[AVAILABLE DATA — start]
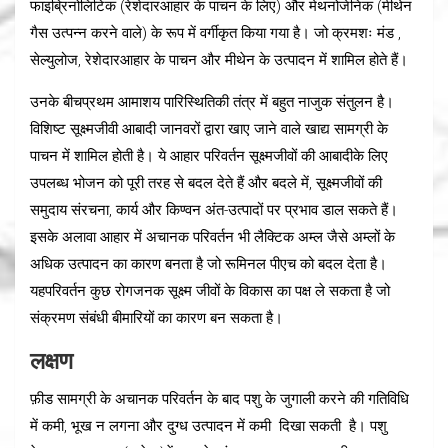
फाइब्रिनोलिटिक (रेशेदारआहार के पाचन के लिए) और मेथनोजेनिक (मीथेन
गैस उत्पन्न करने वाले) के रूप में वर्गीकृत किया गया है। जो क्रमशः मंड ,
सेल्युलोज, रेशेदारआहार के पाचन और मीथेन के उत्पादन में शामिल होते हैं।
उनके बीचप्रथम आमाशय पारिस्थितिकी तंत्र में बहुत नाजुक संतुलन है।
विशिष्ट सूक्ष्मजीवी आबादी जानवरों द्वारा खाए जाने वाले खाद्य सामग्री के
पाचन में शामिल होती है। ये आहार परिवर्तन सूक्ष्मजीवों की आबादीके लिए
उपलब्ध भोजन को पूरी तरह से बदल देते हैं और बदले में, सूक्ष्मजीवों की
समुदाय संरचना, कार्य और किण्वन अंत-उत्पादों पर प्रभाव डाल सकते हैं।
इसके अलावा आहार में अचानक परिवर्तन भी लैक्टिक अम्ल जैसे अम्लों के
अधिक उत्पादन का कारण बनता है जो रूमिनल पीएच को बदल देता है।
यहपरिवर्तन कुछ रोगजनक सूक्ष्म जीवों के विकास का पक्ष ले सकता है जो
संक्रमण संबंधी बीमारियों का कारण बन सकता है।
लक्षण
फ़ीड सामग्री के अचानक परिवर्तन के बाद पशु के जुगाली करने की गतिविधि
में कमी, भूख न लगना और दुग्ध उत्पादन में कमी दिखा सकती है। पशु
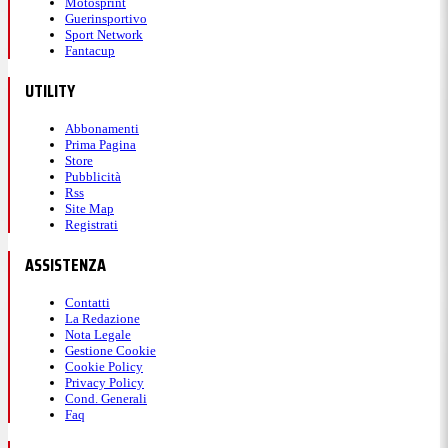
Motosprint
Guerinsportivo
Sport Network
Fantacup
UTILITY
Abbonamenti
Prima Pagina
Store
Pubblicità
Rss
Site Map
Registrati
ASSISTENZA
Contatti
La Redazione
Nota Legale
Gestione Cookie
Cookie Policy
Privacy Policy
Cond. Generali
Faq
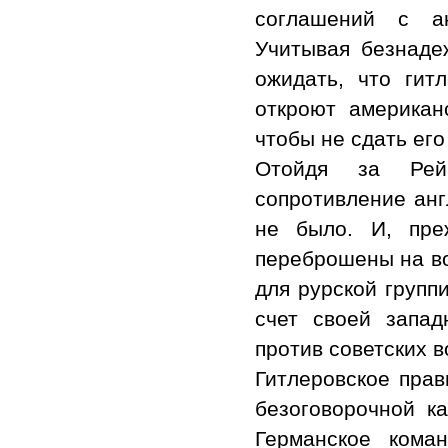
соглашений с ан
Учитывая безнаде
ожидать, что гит
откроют американ
чтобы не сдать ег
Отойдя за Рей
сопротивление анг
не было. И, пре
переброшены на во
для рурской групп
счет своей запад
против советских в
Гитлеровское прав
безоговорочной к
Германское кома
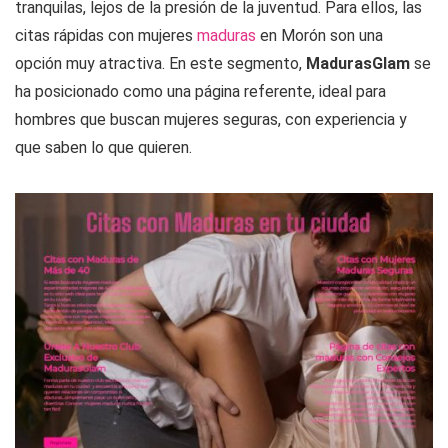
tranquilas, lejos de la presión de la juventud. Para ellos, las
citas rápidas con mujeres
maduras
en Morón son una
opción muy atractiva. En este segmento,
MadurasGlam
se
ha posicionado como una página referente, ideal para
hombres que buscan mujeres seguras, con experiencia y
que saben lo que quieren.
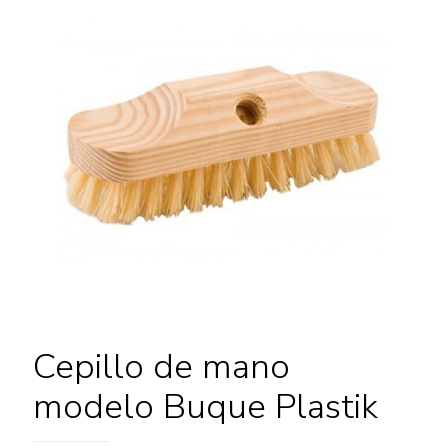
Cepillo de mano
modelo Buque Plastik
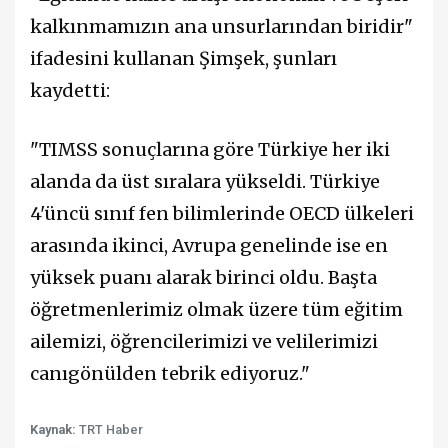
kalkınmamızın ana unsurlarından biridir"
ifadesini kullanan Şimşek, şunları
kaydetti:
"TIMSS sonuçlarına göre Türkiye her iki
alanda da üst sıralara yükseldi. Türkiye
4'üncü sınıf fen bilimlerinde OECD ülkeleri
arasında ikinci, Avrupa genelinde ise en
yüksek puanı alarak birinci oldu. Başta
öğretmenlerimiz olmak üzere tüm eğitim
ailemizi, öğrencilerimizi ve velilerimizi
canıgönülden tebrik ediyoruz."
Kaynak:
TRT Haber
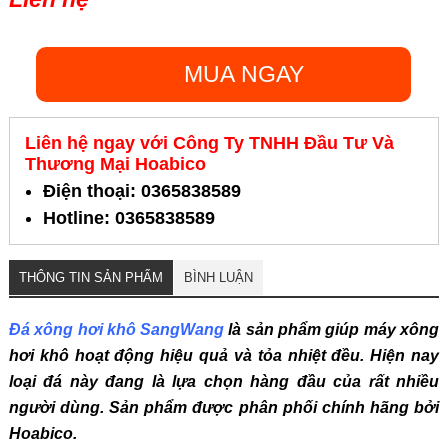
MUA NGAY
Liên hệ ngay với Công Ty TNHH Đầu Tư Và
Thương Mại Hoabico
Điện thoại: 0365838589
Hotline: 0365838589
THÔNG TIN SẢN PHẨM
BÌNH LUẬN
Đá xông hơi khô SangWang
là sản phẩm giúp máy xông
hơi khô hoạt động hiệu quả và tỏa nhiệt đều. Hiện nay
loại đá này đang là lựa chọn hàng đầu của rất nhiều
người dùng. Sản phẩm được phân phối chính hãng bởi
Hoabico.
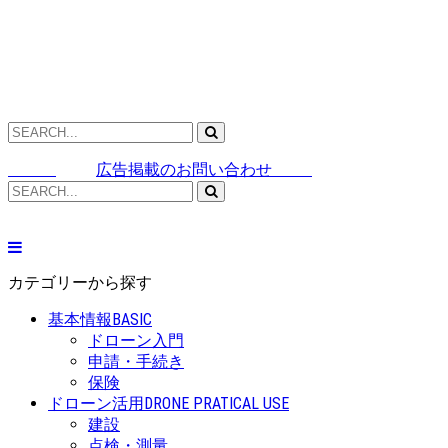
広告掲載のお問い合わせ
カテゴリーから探す
基本情報
BASIC
ドローン入門
申請・手続き
保険
ドローン活用
DRONE PRATICAL USE
建設
点検・測量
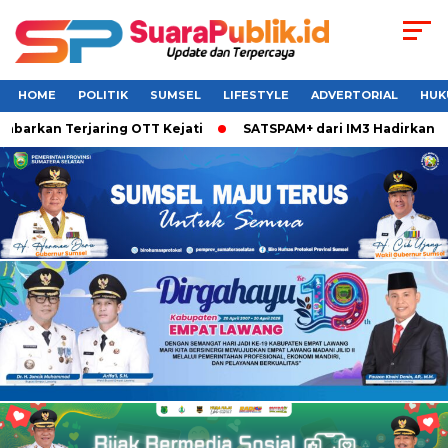
HOME
POLITIK
SUMSEL
LIFESTYLE
ADVERTORIAL
HUK
arkan Terjaring OTT Kejati
SATSPAM+ dari IM3 Hadirkan Per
[AVAILABLE DATA — finish]
- [WHAT TO WORK ON]
State how many lines above contain the word "mujeres", and nothing more.

- [PROBLEM SOLUTION]
2